"""

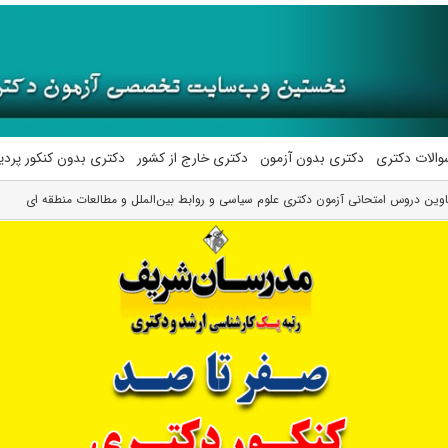
والات دکتری
دکتری بدون آزمون
دکتری خارج از کشور
دکتری بدون کنکور پرد
وین دروس امتحانی آزمون دکتری علوم سیاسی و روابط بین‌الملل و مطالعات منطقه ای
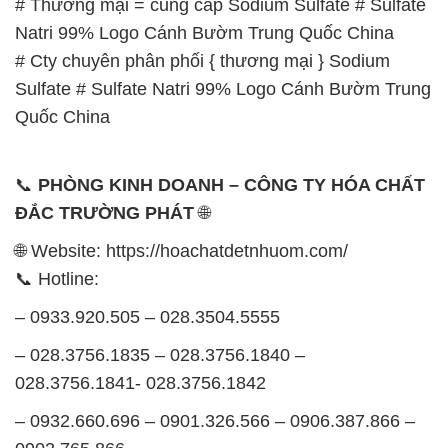
# Thương mại = cung cấp Sodium Sulfate # Sulfate
Natri 99% Logo Cánh Bườm Trung Quốc China
# Cty chuyên phân phối { thương mại } Sodium
Sulfate # Sulfate Natri 99% Logo Cánh Bườm Trung
Quốc China
📞
PHÒNG KINH DOANH – CÔNG TY HÓA CHẤT
ĐẮC TRƯỜNG PHÁT
🌐
🌐 Website: https://hoachatdetnhuom.com/
📞 Hotline:
– 0933.920.505 – 028.3504.5555
– 028.3756.1835 – 028.3756.1840 –
028.3756.1841- 028.3756.1842
– 0932.660.696 – 0901.326.566 – 0906.387.866 –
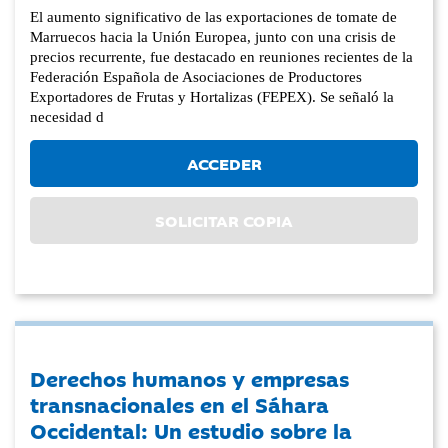
El aumento significativo de las exportaciones de tomate de
Marruecos hacia la Unión Europea, junto con una crisis de
precios recurrente, fue destacado en reuniones recientes de la
Federación Española de Asociaciones de Productores
Exportadores de Frutas y Hortalizas (FEPEX). Se señaló la
necesidad d
ACCEDER
SOLICITAR COPIA
Derechos humanos y empresas
transnacionales en el Sáhara
Occidental: Un estudio sobre la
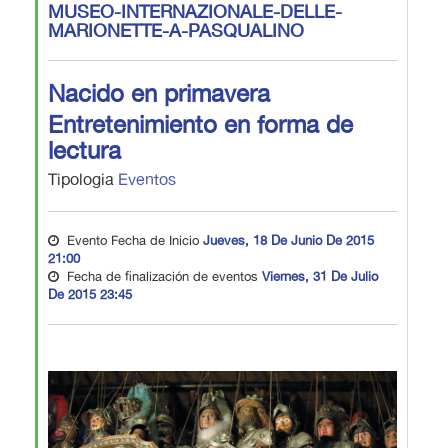
MUSEO-INTERNAZIONALE-DELLE-
MARIONETTE-A-PASQUALINO
Nacido en primavera
Entretenimiento en forma de
lectura
Tipologia
Eventos
Evento Fecha de Inicio
Jueves, 18 De Junio De 2015
21:00
Fecha de finalización de eventos
Viernes, 31 De Julio
De 2015 23:45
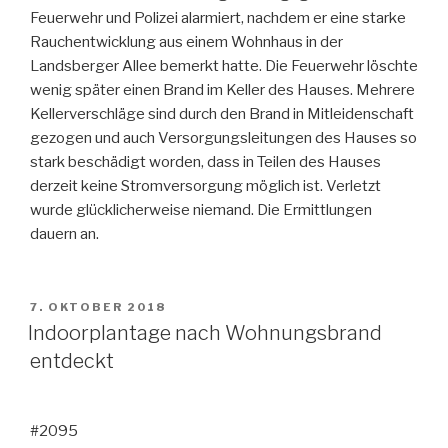
Feuerwehr und Polizei alarmiert, nachdem er eine starke
Rauchentwicklung aus einem Wohnhaus in der
Landsberger Allee bemerkt hatte. Die Feuerwehr löschte
wenig später einen Brand im Keller des Hauses. Mehrere
Kellerverschläge sind durch den Brand in Mitleidenschaft
gezogen und auch Versorgungsleitungen des Hauses so
stark beschädigt worden, dass in Teilen des Hauses
derzeit keine Stromversorgung möglich ist. Verletzt
wurde glücklicherweise niemand. Die Ermittlungen
dauern an.
VERÖFFENTLICHT
7. OKTOBER 2018
AM
Indoorplantage nach Wohnungsbrand
entdeckt
#2095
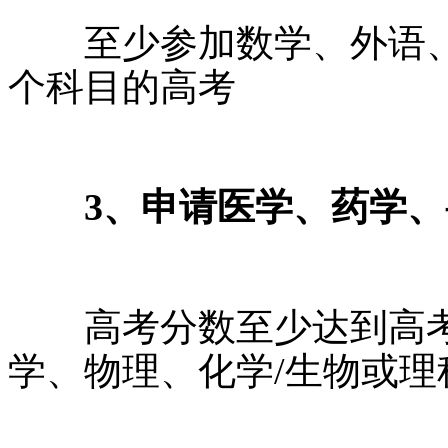
至少参加数学、外语、
个科目的高考
3、申请医学、药学
高考分数至少达到高考总
学、物理、化学/生物或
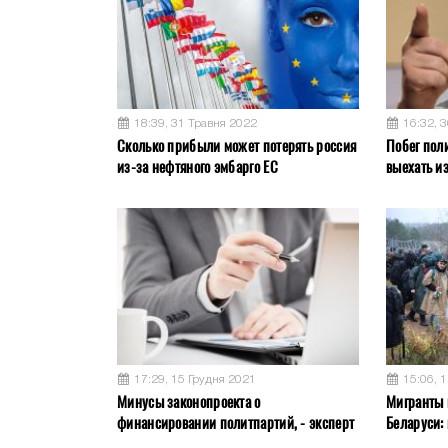
18:39, 31 Травня 2022
16:32, 
Сколько прибыли может потерять россия
Побег пол
из-за нефтяного эмбарго ЕС
выехать и
17:29, 15 Грудня 2021
15:06, 
Минусы законопроекта о
Мигранты 
финансировании политпартий, - эксперт
Беларуси:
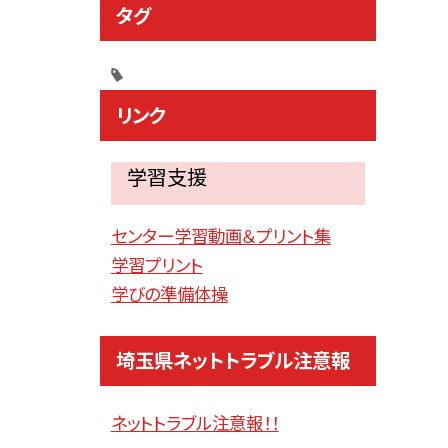
タグ
リンク
学習支援
センター学習動画＆プリント集
学習プリント
学びの準備体操
埼玉県ネットトラブル注意報
ネットトラブル注意報！！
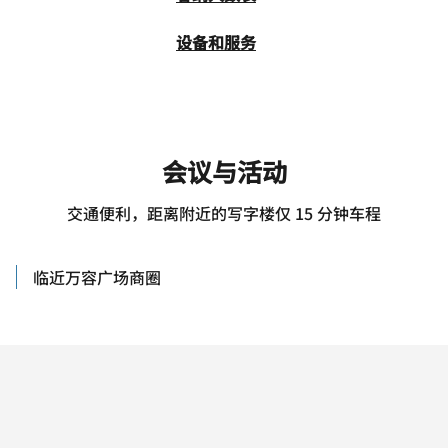
设备和服务
会议与活动
交通便利，距离附近的写字楼仅 15 分钟车程
临近万容广场商圈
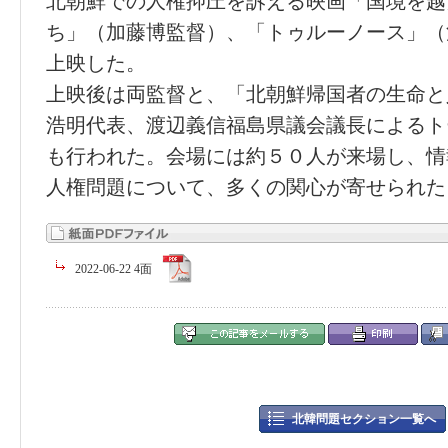
北朝鮮での人権抑圧を訴える映画「国境を越
ち」（加藤博監督）、「トゥルーノース」（
上映した。
上映後は両監督と、「北朝鮮帰国者の生命と
浩明代表、渡辺義信福島県議会議長によるト
も行われた。会場には約５０人が来場し、情
人権問題について、多くの関心が寄せられた
2022-06-22 4面
北韓問題セクション一覧へ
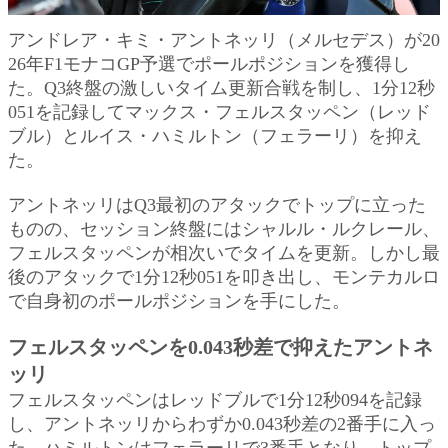
アンドレア・キミ・アントネッリ（メルセデス）が20
26年F1モナコGP予選でポールポジションを獲得し
た。Q3終盤の激しいタイム更新合戦を制し、1分12秒
051を記録してマックス・フェルスタッペン（レッド
ブル）とルイス・ハミルトン（フェラーリ）を抑え
た。
アントネッリはQ3最初のアタックでトップに立った
ものの、セッション終盤にはシャルル・ルクレール、
フェルスタッペンが相次いでタイムを更新。しかし最
後のアタックで1分12秒051を叩き出し、モンテカルロ
で自身初のポールポジションを手にした。
フェルスタッペンを0.043秒差で抑えたアントネ
ッリ
フェルスタッペンはレッドブルで1分12秒094を記録
し、アントネッリからわずか0.043秒差の2番手に入っ
た。ハミルトンはフェラーリで3番手となり、トップ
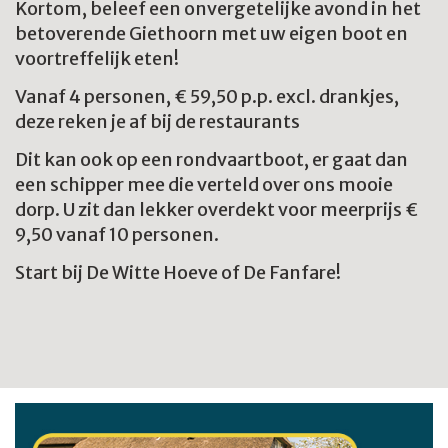
Kortom, beleef een onvergetelijke avond in het
betoverende Giethoorn met uw eigen boot en
voortreffelijk eten!
Vanaf 4 personen, € 59,50 p.p. excl. drankjes,
deze reken je af bij de restaurants
Dit kan ook op een rondvaartboot, er gaat dan
een schipper mee die verteld over ons mooie
dorp. U zit dan lekker overdekt voor meerprijs €
9,50 vanaf 10 personen.
Start bij De Witte Hoeve of De Fanfare!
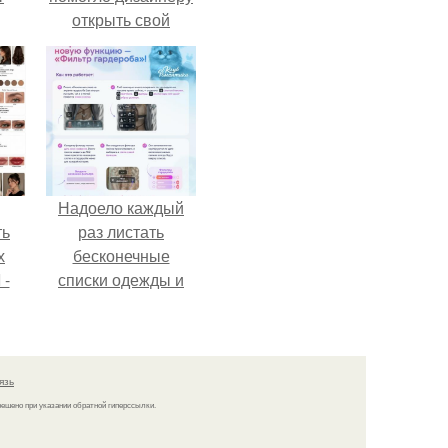
открыть свой
о и
бренд.
бои
Надоело каждый
ть
раз листать
х
бесконечные
 -
списки одежды и
юти
заново собирать
любимый лук по
кусочкам?
язь
решено при указании обратной гиперссылки.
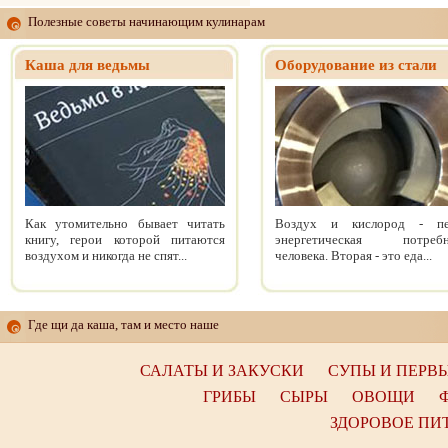
Полезные советы начинающим кулинарам
Каша для ведьмы
Оборудование из стали
Как утомительно бывает читать
Воздух и кислород - пе
книгу, герои которой питаются
энергетическая потребн
воздухом и никогда не спят...
человека. Вторая - это еда...
Где щи да каша, там и место наше
САЛАТЫ И ЗАКУСКИ
СУПЫ И ПЕРВ
ГРИБЫ
СЫРЫ
ОВОЩИ
ЗДОРОВОЕ ПИ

"""

▸ **What the task asks**
With the pictures removed from your copy, retype the lines above from the one that contains "028.3756.1841- 028.3756.1842" through the one that contains "Rauchentwicklung aus einem Wohnhaus in der", exactly.

▸ **Exercise output**
028.3756.1841- 028.3756.1842
– 0932.660.696 – 0901.326.566 – 0906.387.866 –
El aumento significativo de las exportaciones de tomate de
Marruecos hacia la Unión Europea, junto con una crisis de
precios recurrente, fue destacado en reuniones recientes de la
Federación Española de Asociaciones de Productores
Exportadores de Frutas y Hortalizas (FEPEX). Se señaló la
necesidad d
ACCEDER
SOLICITAR COPIA
Derechos humanos y empresas
transnacionales en el Sáhara
Occidental: Un estudio sobre la
MUSEO-INTERNAZIONALE-DELLE-
MARIONETTE-A-PASQUALINO
Nacido en primavera
Entretenimiento en forma de
lectura
Tipologia
Eventos
Evento Fecha de Inicio
Jueves, 18 De Junio De 2015
21:00
Fecha de finalización de eventos
Viernes, 31 De Julio
De 2015 23:45
Feuerwehr und Polizei alarmiert, nachdem er eine starke
Rauchentwicklung aus einem Wohnhaus in der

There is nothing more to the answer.